◆ Available data:

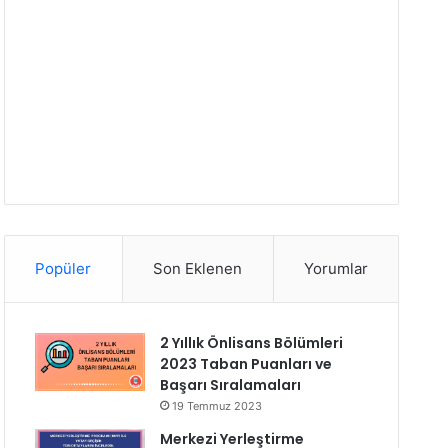
Popüler
Son Eklenen
Yorumlar
2 Yıllık Önlisans Bölümleri
2023 Taban Puanları ve
Başarı Sıralamaları
19 Temmuz 2023
Merkezi Yerleştirme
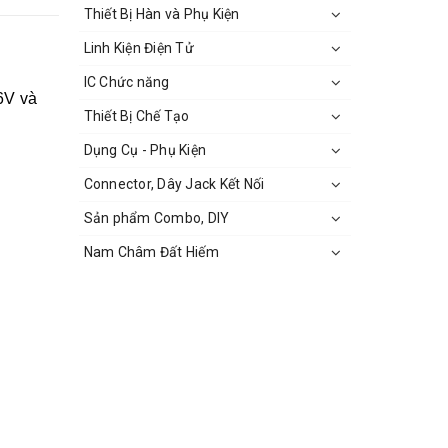
Thiết Bị Hàn và Phụ Kiện
Linh Kiện Điện Tử
IC Chức năng
6V và
Thiết Bị Chế Tạo
Dụng Cụ - Phụ Kiện
Connector, Dây Jack Kết Nối
Sản phẩm Combo, DIY
Nam Châm Đất Hiếm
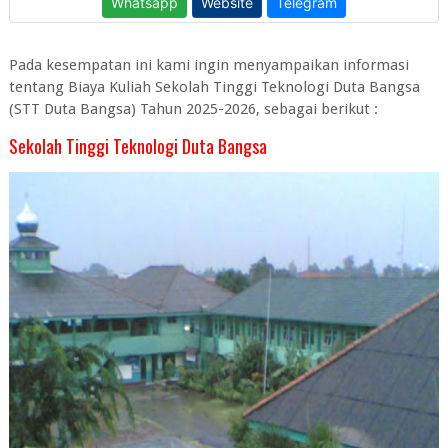
Pada kesempatan ini kami ingin menyampaikan informasi
tentang Biaya Kuliah Sekolah Tinggi Teknologi Duta Bangsa
(STT Duta Bangsa) Tahun 2025-2026, sebagai berikut :
Sekolah Tinggi Teknologi Duta Bangsa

◆ The problem: Reproduce the records exactly, starting with their first line and ending with the line that contains "Pada kesempatan ini", though pictures should be dropped.

◆ Solution to this task:
Popüler
Son Eklenen
Yorumlar
2 Yıllık Önlisans Bölümleri
2023 Taban Puanları ve
Başarı Sıralamaları
19 Temmuz 2023
Merkezi Yerleştirme
Thiết Bị Hàn và Phụ Kiện
Linh Kiện Điện Tử
IC Chức năng
6V và
Thiết Bị Chế Tạo
Dụng Cụ - Phụ Kiện
Connector, Dây Jack Kết Nối
Sản phẩm Combo, DIY
Nam Châm Đất Hiếm
Pada kesempatan ini kami ingin menyampaikan informasi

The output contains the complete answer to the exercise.